Major Niall Gibson (front right) has utilised his love of motorbikes to connect with Salvationists and locals who live in remote areas across Western Australia.

That’s why it’s important we travel the extra mile and go to them, says Major Niall Gibson, Corps Officer at Narrogin, south-east of Perth.

Niall, along with retired officers Major Ian Dearing (the brainchild) and Captain Dean Hill, started a rural motorbike ministry over a decade ago when they decided to support other rurally appointed officers in their state with the community interaction they craved.

“We’ve all had appointments in the bush and we know that sometimes it’s nice to have the support of other people,” said Niall. “We are able to support and encourage the rural corps officers and their community. Just to be able to turn up one weekend and have fun as well as worship together is great.
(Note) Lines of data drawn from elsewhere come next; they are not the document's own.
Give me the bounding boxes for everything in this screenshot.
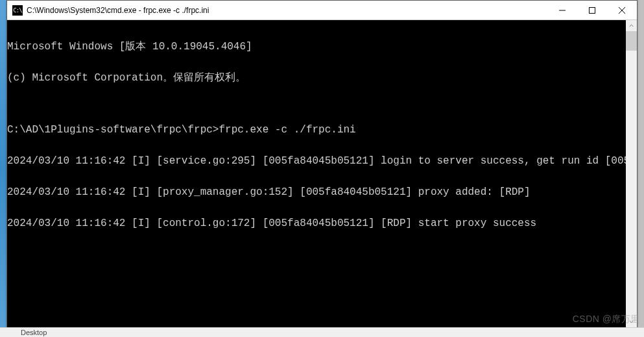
console-line: 2024/03/10 11:16:42 [I] [proxy_manager.g… [7, 187, 625, 197]
watermark: CSDN @席万里 [573, 314, 640, 325]
window-title: C:\Windows\System32\cmd.exe - frpc.exe -… [27, 6, 547, 15]
svg-rect-1 [590, 7, 595, 13]
console-line: (c) Microsoft Corporation。保留所有权利。 [7, 73, 625, 83]
scroll-track[interactable] [626, 31, 637, 316]
cmd-window: C:\ C:\Windows\System32\cmd.exe - frpc.e… [6, 0, 638, 328]
vertical-scrollbar[interactable] [626, 20, 637, 327]
close-icon [619, 7, 625, 14]
maximize-icon [589, 7, 595, 14]
chevron-up-icon [629, 23, 634, 28]
titlebar[interactable]: C:\ C:\Windows\System32\cmd.exe - frpc.e… [7, 1, 637, 20]
scroll-thumb[interactable] [626, 31, 637, 51]
console-content: Microsoft Windows [版本 10.0.19045.4046] (… [7, 20, 625, 327]
cmd-icon: C:\ [12, 5, 23, 16]
maximize-button[interactable] [577, 1, 607, 19]
console-body[interactable]: Microsoft Windows [版本 10.0.19045.4046] (… [7, 20, 637, 327]
window-controls [547, 1, 637, 19]
console-line: Microsoft Windows [版本 10.0.19045.4046] [7, 42, 625, 52]
minimize-icon [559, 7, 566, 14]
desktop-background-strip [0, 0, 6, 337]
taskbar-desktop-label: Desktop [21, 329, 47, 336]
console-line: 2024/03/10 11:16:42 [I] [service.go:295]… [7, 156, 625, 166]
console-line: 2024/03/10 11:16:42 [I] [control.go:172]… [7, 218, 625, 229]
minimize-button[interactable] [547, 1, 577, 19]
scroll-up-button[interactable] [626, 20, 637, 31]
console-line: C:\AD\1Plugins-software\frpc\frpc>frpc.e… [7, 125, 625, 135]
close-button[interactable] [607, 1, 637, 19]
taskbar[interactable]: Desktop [0, 327, 644, 337]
It is a good opportunity to invite people who may be on the fringe of the corps. The motorbikes are a great drawcard.”

To date, the motorbike ministry has visited every regional corps across Western Australia, bar Karratha, and two riders from Karratha have participated. And that’s no small task when you consider there are 24 Salvation Army corps spread across the state, with more than half located regionally!
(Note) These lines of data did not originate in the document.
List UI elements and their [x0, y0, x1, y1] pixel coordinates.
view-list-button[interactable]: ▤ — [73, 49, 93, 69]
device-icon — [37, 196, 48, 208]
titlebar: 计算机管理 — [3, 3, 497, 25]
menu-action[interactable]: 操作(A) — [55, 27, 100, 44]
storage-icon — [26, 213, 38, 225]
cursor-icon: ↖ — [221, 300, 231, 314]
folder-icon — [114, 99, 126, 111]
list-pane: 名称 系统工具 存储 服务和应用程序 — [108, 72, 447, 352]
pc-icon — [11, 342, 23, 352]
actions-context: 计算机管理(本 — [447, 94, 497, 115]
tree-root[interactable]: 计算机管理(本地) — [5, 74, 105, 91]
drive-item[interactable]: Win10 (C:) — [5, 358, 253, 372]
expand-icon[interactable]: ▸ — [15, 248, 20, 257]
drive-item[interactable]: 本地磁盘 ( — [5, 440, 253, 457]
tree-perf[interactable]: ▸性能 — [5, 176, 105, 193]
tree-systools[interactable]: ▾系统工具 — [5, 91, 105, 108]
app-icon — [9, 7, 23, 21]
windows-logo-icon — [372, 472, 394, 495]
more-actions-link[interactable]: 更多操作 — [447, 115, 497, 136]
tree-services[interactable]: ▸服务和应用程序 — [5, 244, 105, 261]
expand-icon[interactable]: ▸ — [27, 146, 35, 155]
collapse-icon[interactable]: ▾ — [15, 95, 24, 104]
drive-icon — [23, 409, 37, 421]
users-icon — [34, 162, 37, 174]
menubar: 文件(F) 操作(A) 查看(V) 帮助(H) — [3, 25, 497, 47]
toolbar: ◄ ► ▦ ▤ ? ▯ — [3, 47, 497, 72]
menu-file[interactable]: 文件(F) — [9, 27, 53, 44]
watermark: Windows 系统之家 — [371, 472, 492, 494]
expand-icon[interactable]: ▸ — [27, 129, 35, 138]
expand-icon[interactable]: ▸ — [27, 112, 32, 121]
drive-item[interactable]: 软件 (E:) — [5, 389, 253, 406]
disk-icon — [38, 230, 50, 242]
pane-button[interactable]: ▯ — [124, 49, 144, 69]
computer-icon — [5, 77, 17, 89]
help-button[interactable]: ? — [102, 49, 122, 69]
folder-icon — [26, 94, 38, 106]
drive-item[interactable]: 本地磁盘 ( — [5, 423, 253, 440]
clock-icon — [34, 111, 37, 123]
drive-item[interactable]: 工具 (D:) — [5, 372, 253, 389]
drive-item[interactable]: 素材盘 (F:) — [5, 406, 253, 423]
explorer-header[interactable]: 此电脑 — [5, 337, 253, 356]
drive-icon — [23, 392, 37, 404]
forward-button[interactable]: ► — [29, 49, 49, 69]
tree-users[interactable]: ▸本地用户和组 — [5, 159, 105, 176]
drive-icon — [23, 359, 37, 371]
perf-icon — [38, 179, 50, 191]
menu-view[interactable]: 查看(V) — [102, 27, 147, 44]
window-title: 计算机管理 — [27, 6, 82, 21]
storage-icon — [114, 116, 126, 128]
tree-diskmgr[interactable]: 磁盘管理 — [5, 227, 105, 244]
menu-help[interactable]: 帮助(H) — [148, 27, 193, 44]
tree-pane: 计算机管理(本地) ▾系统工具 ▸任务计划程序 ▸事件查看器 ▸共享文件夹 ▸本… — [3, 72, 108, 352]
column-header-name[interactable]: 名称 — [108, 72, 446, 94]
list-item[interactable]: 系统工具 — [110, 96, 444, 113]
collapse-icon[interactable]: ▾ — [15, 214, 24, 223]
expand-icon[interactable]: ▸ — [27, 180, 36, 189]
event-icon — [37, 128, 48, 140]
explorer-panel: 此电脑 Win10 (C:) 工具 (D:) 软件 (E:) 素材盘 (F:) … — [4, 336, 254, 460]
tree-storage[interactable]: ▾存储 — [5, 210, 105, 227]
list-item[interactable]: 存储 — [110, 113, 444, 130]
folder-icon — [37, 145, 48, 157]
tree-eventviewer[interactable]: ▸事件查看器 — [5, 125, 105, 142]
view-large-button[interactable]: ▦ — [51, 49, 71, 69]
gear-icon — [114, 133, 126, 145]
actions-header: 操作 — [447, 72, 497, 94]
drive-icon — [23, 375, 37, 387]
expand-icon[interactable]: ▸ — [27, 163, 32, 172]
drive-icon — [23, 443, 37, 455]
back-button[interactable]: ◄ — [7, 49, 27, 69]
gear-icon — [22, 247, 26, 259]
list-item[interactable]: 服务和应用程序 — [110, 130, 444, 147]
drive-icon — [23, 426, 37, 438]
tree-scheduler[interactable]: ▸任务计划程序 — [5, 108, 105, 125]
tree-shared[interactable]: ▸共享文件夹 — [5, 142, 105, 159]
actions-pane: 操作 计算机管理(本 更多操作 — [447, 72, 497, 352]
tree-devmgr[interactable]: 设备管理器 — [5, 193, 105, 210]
Last year, 25 people took part in the annual event, which has expanded from Salvos to include members of the community.

“Participants don’t have to be from The Salvation Army or even Christian. We invite all our friends, mates – even mates’ mates!” said Niall.
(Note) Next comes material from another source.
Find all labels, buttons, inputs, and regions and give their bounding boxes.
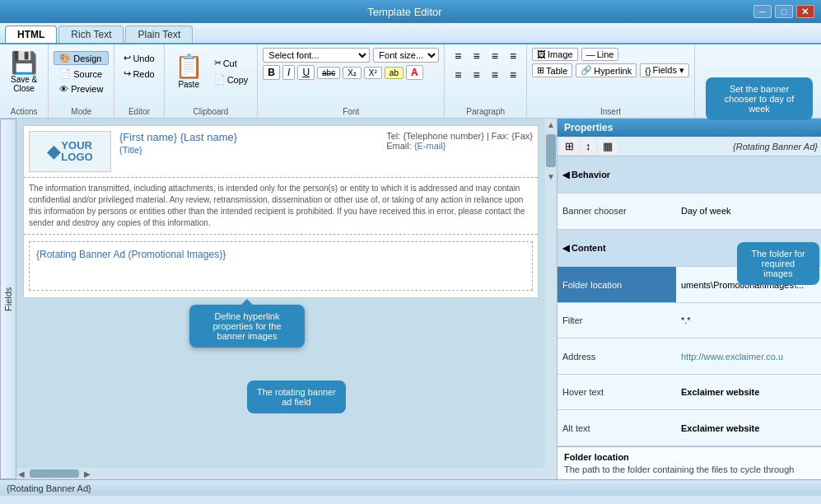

It makes for a memorable journey and weekend, as the ‘motley crew’ stop to support corps with a trivia night and share their testimonies.

“I call the whole weekend a hoot! And we literally run church ourselves with a testimony from one of us,” said Niall. “Now most are not even officers, and we have some ex-bikie members involved.”

All going well, this year the diverse group of friends will take the road again and meet up in Albany. How’s that for an alternative way of doing mission on the road of life?